=== Instructions to follow ===
What you return must be the lines from the first one below through the one containing "красные пятна, отечность, формирование", exactly and with pictures excluded.

=== Provided entries ===
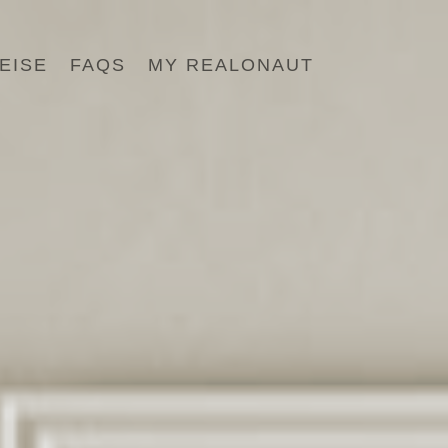
EISE
FAQS
MY REALONAUT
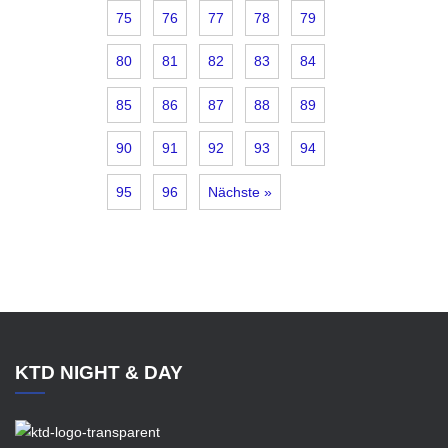
75
76
77
78
79
80
81
82
83
84
85
86
87
88
89
90
91
92
93
94
95
96
Nächste »
KTD NIGHT & DAY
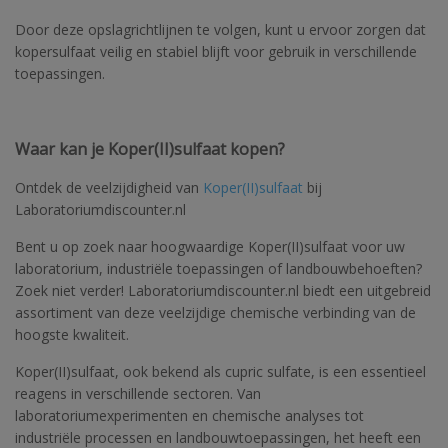
Door deze opslagrichtlijnen te volgen, kunt u ervoor zorgen dat
kopersulfaat veilig en stabiel blijft voor gebruik in verschillende
toepassingen.
Waar kan je Koper(II)sulfaat kopen?
Ontdek de veelzijdigheid van
Koper(II)sulfaat
bij
Laboratoriumdiscounter.nl
Bent u op zoek naar hoogwaardige Koper(II)sulfaat voor uw
laboratorium, industriële toepassingen of landbouwbehoeften?
Zoek niet verder! Laboratoriumdiscounter.nl biedt een uitgebreid
assortiment van deze veelzijdige chemische verbinding van de
hoogste kwaliteit.
Koper(II)sulfaat, ook bekend als cupric sulfate, is een essentieel
reagens in verschillende sectoren. Van
laboratoriumexperimenten en chemische analyses tot
industriële processen en landbouwtoepassingen, het heeft een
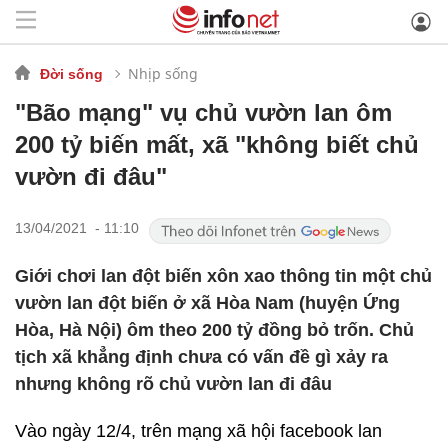
Nhịp sống
Đời sống
"Bão mạng" vụ chủ vườn lan ôm
200 tỷ biến mất, xã "không biết chủ
vườn đi đâu"
13/04/2021 - 11:10
Giới chơi lan đột biến xôn xao thông tin một chủ
vườn lan đột biến ở xã Hòa Nam (huyện Ứng
Hòa, Hà Nội) ôm theo 200 tỷ đồng bỏ trốn. Chủ
tịch xã khẳng định chưa có vấn đề gì xảy ra
nhưng không rõ chủ vườn lan đi đâu
Vào ngày 12/4, trên mạng xã hội facebook lan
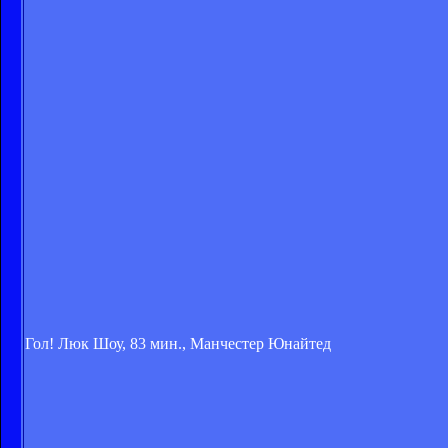
Гол! Люк Шоу, 83 мин., Манчестер Юнайтед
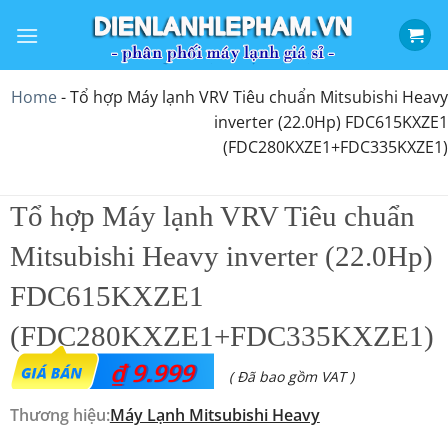
Bỏ
qua
nội
dung
Home
-
Tổ hợp Máy lạnh VRV Tiêu chuẩn Mitsubishi Heavy
inverter (22.0Hp) FDC615KXZE1
(FDC280KXZE1+FDC335KXZE1)
Tổ hợp Máy lạnh VRV Tiêu chuẩn
Mitsubishi Heavy inverter (22.0Hp)
FDC615KXZE1
(FDC280KXZE1+FDC335KXZE1)
₫
9.999
( Đã bao gồm VAT )
Thương hiệu:
Máy Lạnh Mitsubishi Heavy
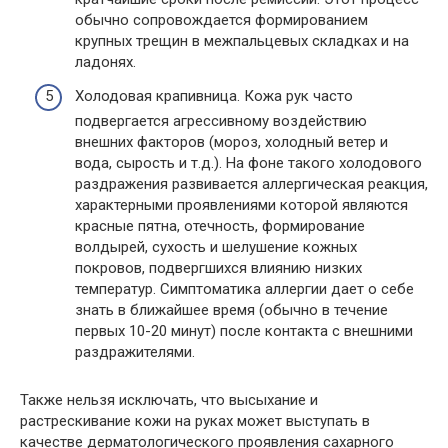
обычно сопровождается формированием
крупных трещин в межпальцевых складках и на
ладонях.
Холодовая крапивница. Кожа рук часто
подвергается агрессивному воздействию
внешних факторов (мороз, холодный ветер и
вода, сырость и т.д.). На фоне такого холодового
раздражения развивается аллергическая реакция,
характерными проявлениями которой являются
красные пятна, отечность, формирование
волдырей, сухость и шелушение кожных
покровов, подвергшихся влиянию низких
температур. Симптоматика аллергии дает о себе
знать в ближайшее время (обычно в течение
первых 10-20 минут) после контакта с внешними
раздражителями.
Также нельзя исключать, что высыхание и
растрескивание кожи на руках может выступать в
качестве дерматологического проявления сахарного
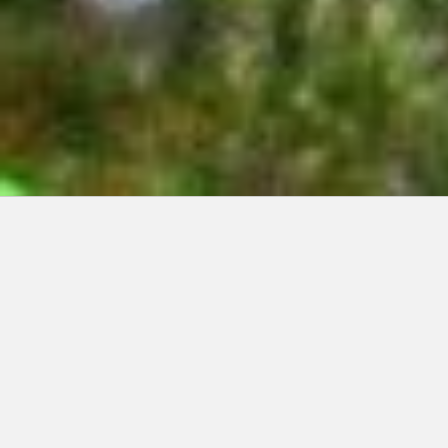
Articles récents:
Improvisations
Prophète de malheur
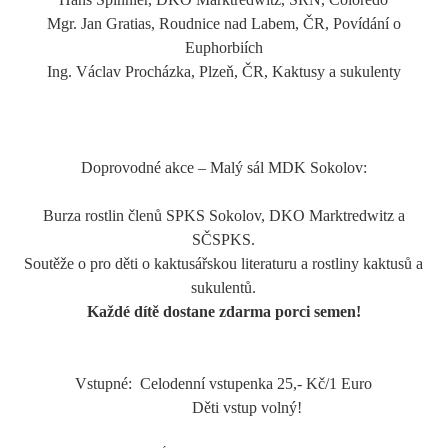
Mgr. Jan Gratias, Roudnice nad Labem, ČR, Povídání o
Euphorbiích
Ing. Václav Procházka, Plzeň, ČR, Kaktusy a sukulenty
Doprovodné akce – Malý sál MDK Sokolov:
Burza rostlin členů SPKS Sokolov, DKO Marktredwitz a
SČSPKS.
Soutěže o pro děti o kaktusářskou literaturu a rostliny kaktusů a
sukulentů.
Každé dítě dostane zdarma porci semen!
Vstupné:
Celodenní vstupenka 25,- Kč/1 Euro
Děti vstup volný!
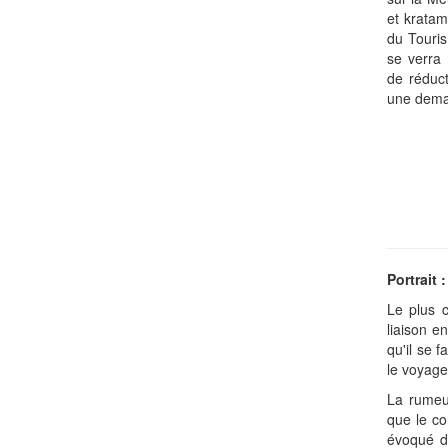
et kratam
du Touris
se verra
de réduct
une dema
Portrait 
Le plus c
liaison e
qu'il se f
le voyage
La rumeur
que le co
évoqué d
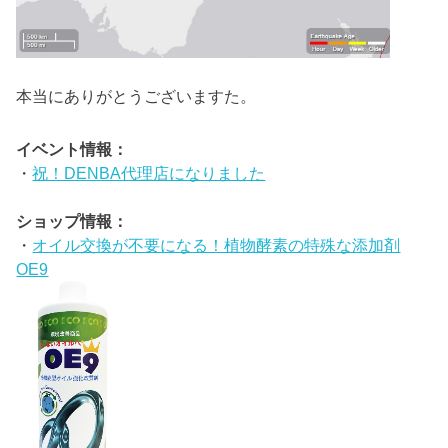
本当にありがとうございますた。
イベント情報：
・
祝！DENBA代理店になりました
ショップ情報：
・
オイル交換が不要になる！植物酵素の特殊な添加剤
OE9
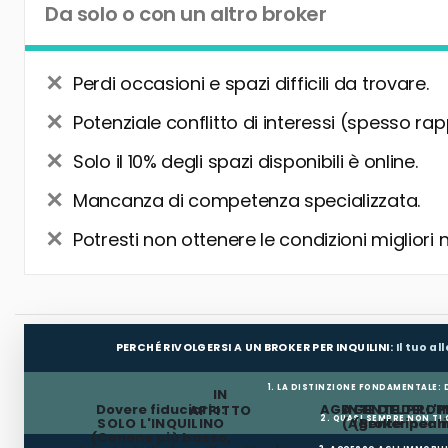
Da solo o con un altro broker
Perdi occasioni e spazi difficili da trovare.
Potenziale conflitto di interessi (spesso rap
Solo il 10% degli spazi disponibili è online.
Mancanza di competenza specializzata.
Potresti non ottenere le condizioni migliori 
PERCHÉ RIVOLGERSI A UN BROKER PER INQUILINI:
Il tuo a
1. LA DISTINZIONE FONDAMENTALE:
IN
Dovere fiduciario:
AGENTE DEL PROP
AGENTE DELL'I
AFFITTO
2. QUASI SEMPRE NON TI
SOLO L'INQUILINO
(Agente incar
(Broker per In
(Canone più basso,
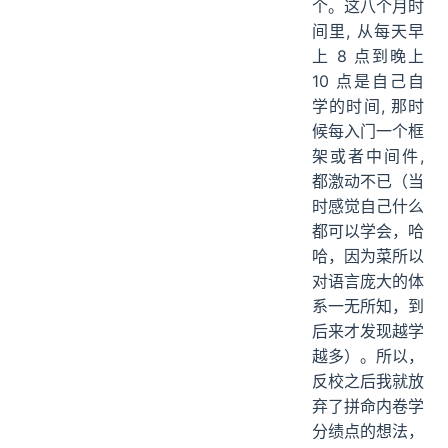
个。这八个月时
间里, 从每天早
上 8 点到晚上
10 点是自己自
学的时间, 那时
候每入门一个框
架或者中间件,
都激动不已（当
时感觉自己什么
都可以学会，哈
哈，因为菜所以
对语言庞大的体
系一无所知，到
后来才发现越学
越多）。所以，
反校之后我就放
弃了拼命内卷学
分绩点的想法，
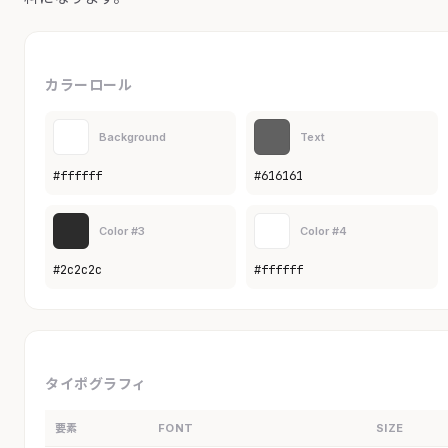
カラーロール
Background
Text
#ffffff
#616161
Color #3
Color #4
#2c2c2c
#ffffff
タイポグラフィ
要素
FONT
SIZE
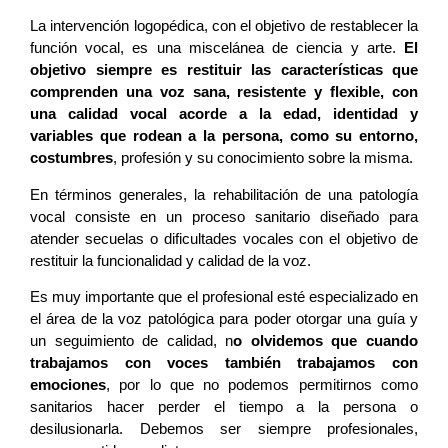
La intervención logopédica, con el objetivo de restablecer la
función vocal, es una miscelánea de ciencia y arte.
El
objetivo siempre es restituir las características que
comprenden una voz sana, resistente y flexible, con
una calidad vocal acorde a la edad, identidad y
variables que rodean a la persona, como su entorno,
costumbres
, profesión y su conocimiento sobre la misma.
En términos generales, la rehabilitación de una patología
vocal consiste en un proceso sanitario diseñado para
atender secuelas o dificultades vocales con el objetivo de
restituir la funcionalidad y calidad de la voz.
Es muy importante que el profesional esté especializado en
el área de la voz patológica para poder otorgar una guía y
un seguimiento de calidad, n
o olvidemos que cuando
trabajamos con voces también trabajamos con
emociones
, por lo que no podemos permitirnos como
sanitarios hacer perder el tiempo a la persona o
desilusionarla. Debemos ser siempre profesionales,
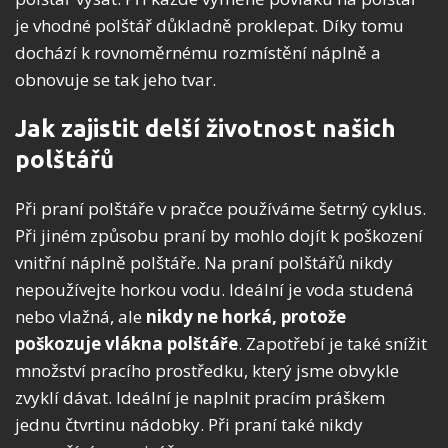
je vhodné polštář důkladně proklepat. Díky tomu
dochází k rovnoměrnému rozmístění náplně a
obnovuje se tak jeho tvar.
Jak zajistit delší životnost našich
polštářů
Při praní polštáře v pračce používáme šetrný cyklus.
Při jiném způsobu praní by mohlo dojít k poškození
vnitřní náplně polštáře. Na praní polštářů nikdy
nepoužívejte horkou vodu. Ideální je voda studená
nebo vlažná, ale
nikdy ne horká, protože
poškozuje vlákna polštáře
. Zapotřebí je také snížit
množství pracího prostředku, který jsme obvykle
zvyklí dávat. Ideální je naplnit pracím práškem
jednu čtvrtinu nádobky. Při praní také nikdy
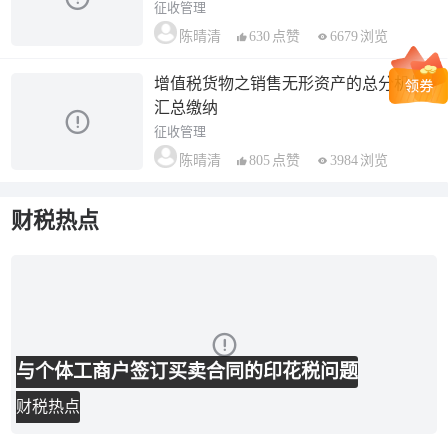
征收管理
630
点赞
6679
浏览
陈晴清
增值税货物之销售无形资产的总分机构
汇总缴纳
征收管理
805
点赞
3984
浏览
陈晴清
财税热点
与个体工商户签订买卖合同的印花税问题
财税热点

=== Completed task ===
EISE
FAQS
MY REALONAUT
75
76
77
78
79
80
81
82
83
84
85
86
87
88
89
90
91
92
93
94
95
96
Nächste »
KTD NIGHT & DAY
Door deze opslagrichtlijnen te volgen, kunt u ervoor zorgen dat
kopersulfaat veilig en stabiel blijft voor gebruik in verschillende
toepassingen.
Waar kan je Koper(II)sulfaat kopen?
Ontdek de veelzijdigheid van
Koper(II)sulfaat
bij
Laboratoriumdiscounter.nl
Bent u op zoek naar hoogwaardige Koper(II)sulfaat voor uw
laboratorium, industriële toepassingen of landbouwbehoeften?
Zoek niet verder! Laboratoriumdiscounter.nl biedt een uitgebreid
assortiment van deze veelzijdige chemische verbinding van de
hoogste kwaliteit.
Koper(II)sulfaat, ook bekend als cupric sulfate, is een essentieel
reagens in verschillende sectoren. Van
laboratoriumexperimenten en chemische analyses tot
industriële processen en landbouwtoepassingen, het heeft een
Nhịp sống
Đời sống
"Bão mạng" vụ chủ vườn lan ôm
200 tỷ biến mất, xã "không biết chủ
vườn đi đâu"
13/04/2021 - 11:10
Giới chơi lan đột biến xôn xao thông tin một chủ
vườn lan đột biến ở xã Hòa Nam (huyện Ứng
Hòa, Hà Nội) ôm theo 200 tỷ đồng bỏ trốn. Chủ
tịch xã khẳng định chưa có vấn đề gì xảy ra
nhưng không rõ chủ vườn lan đi đâu
Vào ngày 12/4, trên mạng xã hội facebook lan
Гол! Люк Шоу, 83 мин., Манчестер Юнайтед
Bỏ
qua
nội
dung
Home
-
Tổ hợp Máy lạnh VRV Tiêu chuẩn Mitsubishi Heavy
inverter (22.0Hp) FDC615KXZE1
(FDC280KXZE1+FDC335KXZE1)
Tổ hợp Máy lạnh VRV Tiêu chuẩn
Mitsubishi Heavy inverter (22.0Hp)
FDC615KXZE1
(FDC280KXZE1+FDC335KXZE1)
₫
9.999
( Đã bao gồm VAT )
Thương hiệu:
Máy Lạnh Mitsubishi Heavy
обычно сопровождается формированием
крупных трещин в межпальцевых складках и на
ладонях.
Холодовая крапивница. Кожа рук часто
подвергается агрессивному воздействию
внешних факторов (мороз, холодный ветер и
вода, сырость и т.д.). На фоне такого холодового
раздражения развивается аллергическая реакция,
характерными проявлениями которой являются
красные пятна, отечность, формирование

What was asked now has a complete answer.